Yes, another bean recipe. Hey, they taste good and are good for you!

I made these to take to a ladies’ luncheon. Everyone loved them. They would be great for all those tailgate parties coming up!

This recipe comes from this cookbook…

I love the chili-cheese crust.

Chili-Cheese Crust

1 1/4 cups flour

3/4 cup yellow cornmeal

1/2 cup (2 ounces) shredded Monterey Jack cheese with peppers

1 teaspoon salt

1 teaspoon ground cumin

1/2 teaspoon garlic powder

1/2 teaspoon ground red pepper


1/2 cup cold butter, cut into pieces

1 large egg, lightly beaten

2 tablespoons ice water

•Combine first 8 ingredients (that is down to the dotted line-your welcome!) in a food processor; pulse until blended

•Add egg and ice water; process just until the mixture forms a ball.

•Divide dough in half; shape each half of dough into 16 (1 inch) balls. Press balls into lightly greased mini muffin pan.

•Bake tartlet shells at 450˚ for 8 minutes or until lightly browned. Cool in pans 10 minutes; remove shells to wire racks to cool completely.

•Spoon 1 tablespoon of Black Bean Salsa into each shell; garnish, if desired.

Serve at room temperature.

Makes 32 appetizers

Black Bean Salsa

1 (15 ounce) can black beans, drained

2 canned chipotle chiles in adobo sauce, minced

3 green onions, chopped

1/2 cup finely chopped sweet yellow pepper

1 plum tomato, finely chopped

1 tablespoon chopped fresh cilantro-I left this out because I can’t stand the stuff! Sorry.
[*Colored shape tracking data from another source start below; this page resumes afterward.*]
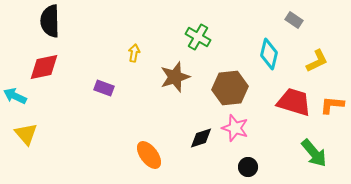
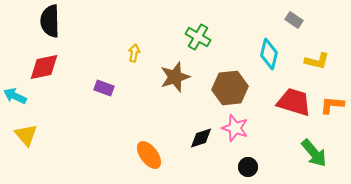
yellow L-shape: rotated 40 degrees clockwise
yellow triangle: moved 1 px down
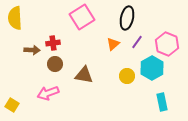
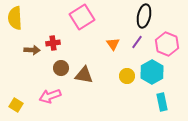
black ellipse: moved 17 px right, 2 px up
orange triangle: rotated 24 degrees counterclockwise
brown circle: moved 6 px right, 4 px down
cyan hexagon: moved 4 px down
pink arrow: moved 2 px right, 3 px down
yellow square: moved 4 px right
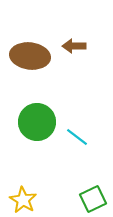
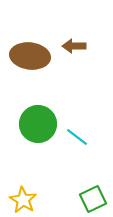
green circle: moved 1 px right, 2 px down
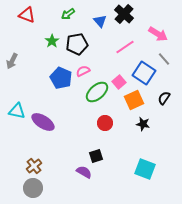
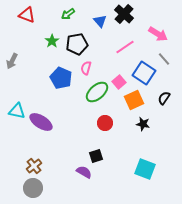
pink semicircle: moved 3 px right, 3 px up; rotated 48 degrees counterclockwise
purple ellipse: moved 2 px left
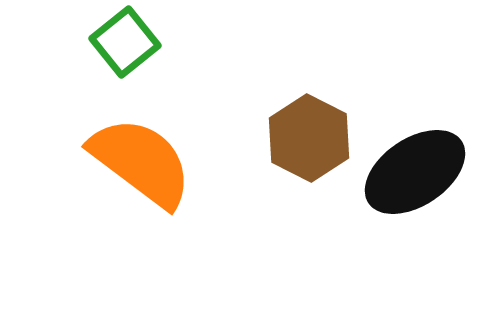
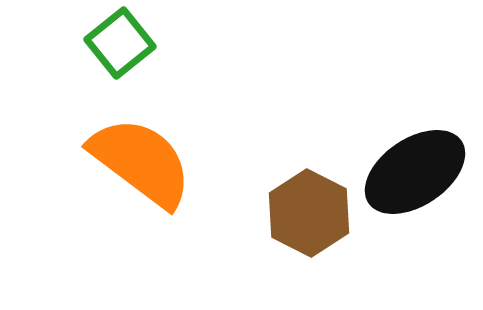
green square: moved 5 px left, 1 px down
brown hexagon: moved 75 px down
2 tablespoons fresh lime juice

1 tablespoon olive oil

1/2 teaspoon salt

•Mix it all up

•Chill at least 1 hour

You might want to have a little bowl of sour cream to go with these. You could even put a dollop on top of each one and fancy it up with some green onion or, if you must, cilantro.

There will be plenty of salsa, so be generous. I had some that wouldn’t fit in all the cups. The leftovers got eaten with tortilla chips. That was yummy too!